[[ Exercise input open ]]

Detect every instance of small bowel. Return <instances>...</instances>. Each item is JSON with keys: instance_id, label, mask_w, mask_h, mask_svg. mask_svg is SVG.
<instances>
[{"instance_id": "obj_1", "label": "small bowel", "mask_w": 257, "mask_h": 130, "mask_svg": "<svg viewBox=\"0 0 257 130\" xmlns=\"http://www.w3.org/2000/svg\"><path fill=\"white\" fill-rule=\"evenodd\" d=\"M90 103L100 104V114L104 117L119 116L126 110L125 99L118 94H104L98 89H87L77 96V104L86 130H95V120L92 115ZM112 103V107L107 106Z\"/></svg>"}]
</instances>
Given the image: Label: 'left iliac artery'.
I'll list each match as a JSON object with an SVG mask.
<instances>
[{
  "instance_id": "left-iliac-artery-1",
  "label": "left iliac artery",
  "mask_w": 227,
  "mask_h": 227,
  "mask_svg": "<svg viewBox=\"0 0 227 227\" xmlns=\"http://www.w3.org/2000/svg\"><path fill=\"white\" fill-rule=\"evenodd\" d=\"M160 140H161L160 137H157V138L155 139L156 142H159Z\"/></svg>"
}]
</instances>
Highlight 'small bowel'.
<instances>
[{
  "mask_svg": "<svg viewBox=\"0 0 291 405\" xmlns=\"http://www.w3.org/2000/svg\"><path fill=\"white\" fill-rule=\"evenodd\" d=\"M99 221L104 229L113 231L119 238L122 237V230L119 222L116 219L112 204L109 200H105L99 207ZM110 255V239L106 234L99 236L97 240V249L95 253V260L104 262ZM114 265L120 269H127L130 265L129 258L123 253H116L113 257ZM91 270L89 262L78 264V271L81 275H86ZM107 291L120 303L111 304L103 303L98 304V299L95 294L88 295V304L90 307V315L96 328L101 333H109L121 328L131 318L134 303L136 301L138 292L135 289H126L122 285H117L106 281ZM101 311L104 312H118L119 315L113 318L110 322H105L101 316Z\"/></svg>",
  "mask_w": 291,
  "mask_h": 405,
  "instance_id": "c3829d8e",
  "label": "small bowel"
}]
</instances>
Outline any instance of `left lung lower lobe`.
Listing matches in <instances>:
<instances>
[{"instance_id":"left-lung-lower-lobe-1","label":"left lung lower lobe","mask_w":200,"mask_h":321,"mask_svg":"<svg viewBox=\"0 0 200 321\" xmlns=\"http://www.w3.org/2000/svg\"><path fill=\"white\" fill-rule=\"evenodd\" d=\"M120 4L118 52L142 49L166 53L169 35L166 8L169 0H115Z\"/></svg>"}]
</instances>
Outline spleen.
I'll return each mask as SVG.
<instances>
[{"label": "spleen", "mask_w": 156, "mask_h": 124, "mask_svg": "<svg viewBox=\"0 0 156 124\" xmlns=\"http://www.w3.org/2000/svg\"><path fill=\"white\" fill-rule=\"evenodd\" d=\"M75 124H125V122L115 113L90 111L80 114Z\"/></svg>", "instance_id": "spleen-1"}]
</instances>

[[ Exercise input closed ]]

About this exercise
Your answer should hold the line with "Highlight 'small bowel'." and each line after it to the end of the data, retyped exactly. Include no other lines.

Task answer
Highlight 'small bowel'.
<instances>
[{
  "mask_svg": "<svg viewBox=\"0 0 291 405\" xmlns=\"http://www.w3.org/2000/svg\"><path fill=\"white\" fill-rule=\"evenodd\" d=\"M99 221L104 229L113 231L119 238L122 237V230L119 222L116 219L112 204L109 200H105L99 207ZM110 255V239L106 234L99 236L97 240V249L95 253V260L104 262ZM114 265L120 269H127L130 265L129 258L123 253H116L113 257ZM91 270L89 262L78 264V271L81 275H86ZM107 291L120 303L111 304L103 303L98 304V299L95 294L88 295V304L90 307V315L96 328L101 333H109L121 328L131 318L134 303L136 301L138 292L135 289H126L122 285H117L106 281ZM101 311L104 312H118L119 315L113 318L110 322H105L101 316Z\"/></svg>",
  "mask_w": 291,
  "mask_h": 405,
  "instance_id": "c3829d8e",
  "label": "small bowel"
}]
</instances>
Outline any instance of `left lung lower lobe`.
Listing matches in <instances>:
<instances>
[{"instance_id":"left-lung-lower-lobe-1","label":"left lung lower lobe","mask_w":200,"mask_h":321,"mask_svg":"<svg viewBox=\"0 0 200 321\" xmlns=\"http://www.w3.org/2000/svg\"><path fill=\"white\" fill-rule=\"evenodd\" d=\"M120 4L118 52L142 49L166 53L169 35L166 8L169 0H115Z\"/></svg>"}]
</instances>
Outline spleen.
I'll return each mask as SVG.
<instances>
[{"label": "spleen", "mask_w": 156, "mask_h": 124, "mask_svg": "<svg viewBox=\"0 0 156 124\" xmlns=\"http://www.w3.org/2000/svg\"><path fill=\"white\" fill-rule=\"evenodd\" d=\"M75 124H125V122L115 113L90 111L80 114Z\"/></svg>", "instance_id": "spleen-1"}]
</instances>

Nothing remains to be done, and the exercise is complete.